**WHAT IS EXPECTED**
Using "FILIÈRE" as the search string, find the matching lines below and copy them.
--- DATA FOR THIS EXERCISE ---
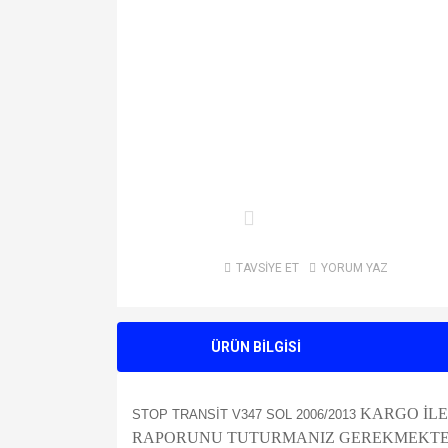
TAVSİYE ET
YORUM YAZ
ÜRÜN BİLGİSİ
KARGO İLE
STOP TRANSİT V347 SOL 2006/2013
RAPORUNU TUTURMANIZ GEREKMEKTEDİR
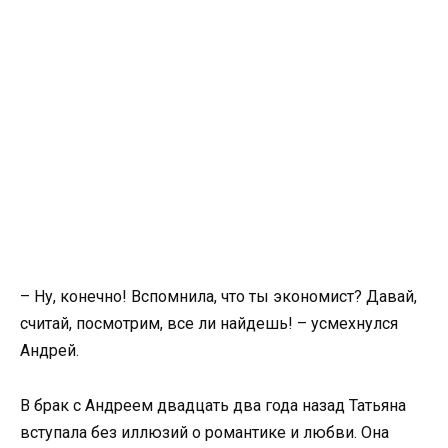
– Ну, конечно! Вспомнила, что ты экономист? Давай,
считай, посмотрим, все ли найдешь! – усмехнулся
Андрей.
В брак с Андреем двадцать два года назад Татьяна
вступала без иллюзий о романтике и любви. Она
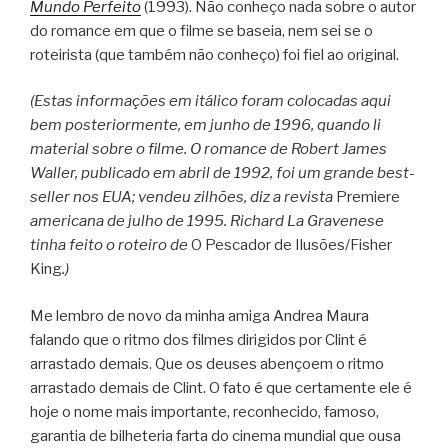
Mundo Perfeito
(1993). Não conheço nada sobre o autor
do romance em que o filme se baseia, nem sei se o
roteirista (que também não conheço) foi fiel ao original.
(Estas informações em itálico foram colocadas aqui
bem posteriormente, em junho de 1996, quando li
material sobre o filme. O romance de Robert James
Waller, publicado em abril de 1992, foi um grande best-
seller nos EUA; vendeu zilhões, diz a revista
Premiere
americana de julho de 1995. Richard La Gravenese
tinha feito o roteiro de
O Pescador de Ilusões/Fisher
King
.)
Me lembro de novo da minha amiga Andrea Maura
falando que o ritmo dos filmes dirigidos por Clint é
arrastado demais. Que os deuses abençoem o ritmo
arrastado demais de Clint. O fato é que certamente ele é
hoje o nome mais importante, reconhecido, famoso,
garantia de bilheteria farta do cinema mundial que ousa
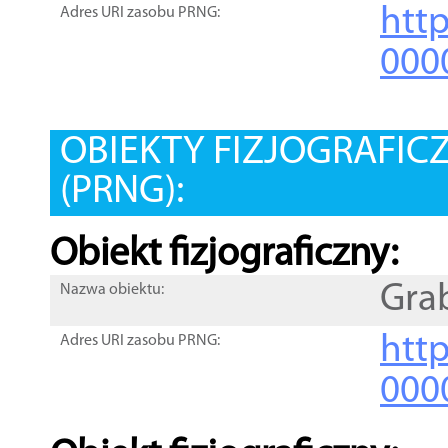
htt
Adres URI zasobu PRNG:
000
OBIEKTY FIZJOGRAFIC
(PRNG):
Obiekt fizjograficzny:
Gra
Nazwa obiektu:
http
Adres URI zasobu PRNG:
000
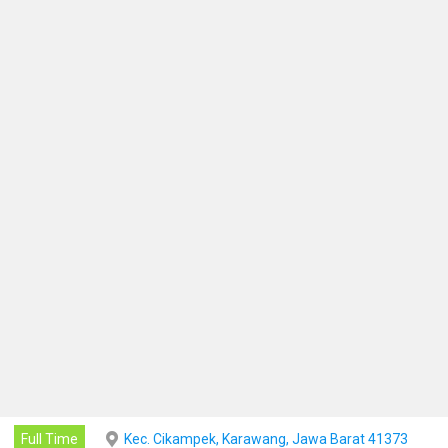
Full Time
Kec. Cikampek, Karawang, Jawa Barat 41373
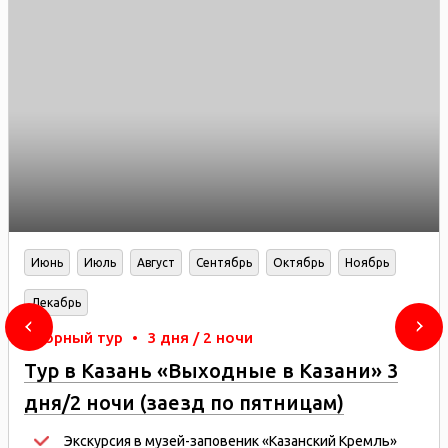
Июнь
Июль
Август
Сентябрь
Октябрь
Ноябрь
Декабрь
Сборный тур
•
3 дня / 2 ночи
Тур в Казань «Выходные в Казани» 3
дня/2 ночи (заезд по пятницам)
Экскурсия в музей-заповеник «Казанский Кремль»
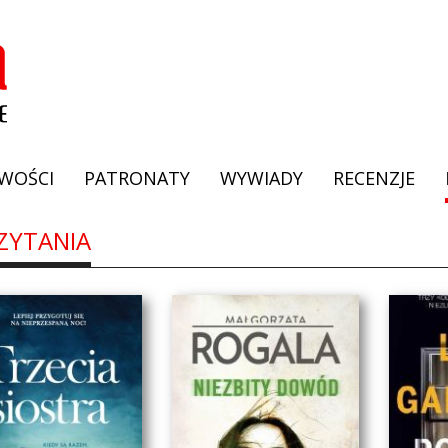
WOŚCI
PATRONATY
WYWIADY
RECENZJE
ZYTANIA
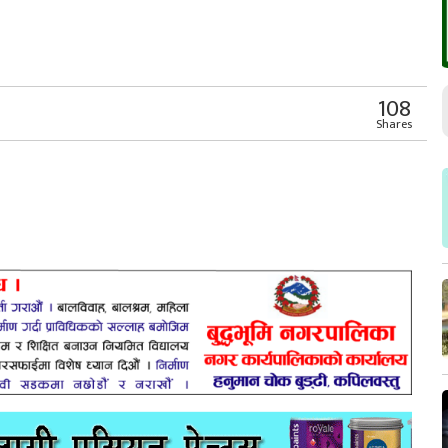
r
App
er
Share
108
Shares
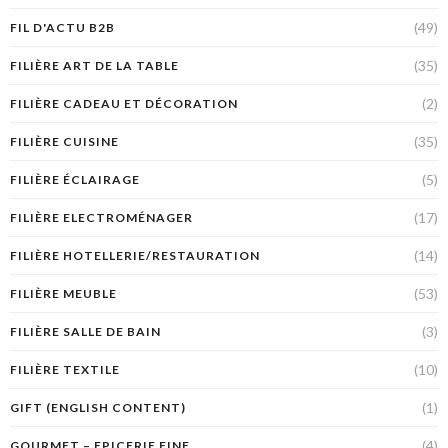
(49)
FIL D'ACTU B2B
(35)
FILIÈRE ART DE LA TABLE
(2)
FILIÈRE CADEAU ET DÉCORATION
(35)
FILIÈRE CUISINE
(5)
FILIÈRE ÉCLAIRAGE
(17)
FILIÈRE ELECTROMÉNAGER
(14)
FILIÈRE HOTELLERIE/RESTAURATION
(53)
FILIÈRE MEUBLE
(3)
FILIÈRE SALLE DE BAIN
(10)
FILIÈRE TEXTILE
(1)
GIFT (ENGLISH CONTENT)
(4)
GOURMET – EPICERIE FINE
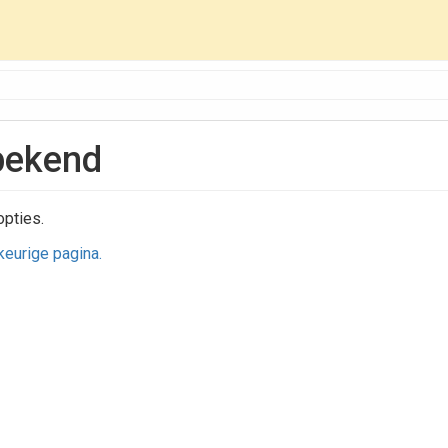
bekend
opties.
ekeurige pagina.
---
**ANSWER FOR THIS EXERCISE**
FILIÈRE ART DE LA TABLE
FILIÈRE CADEAU ET DÉCORATION
FILIÈRE CUISINE
FILIÈRE ÉCLAIRAGE
FILIÈRE ELECTROMÉNAGER
FILIÈRE HOTELLERIE/RESTAURATION
FILIÈRE MEUBLE
FILIÈRE SALLE DE BAIN
FILIÈRE TEXTILE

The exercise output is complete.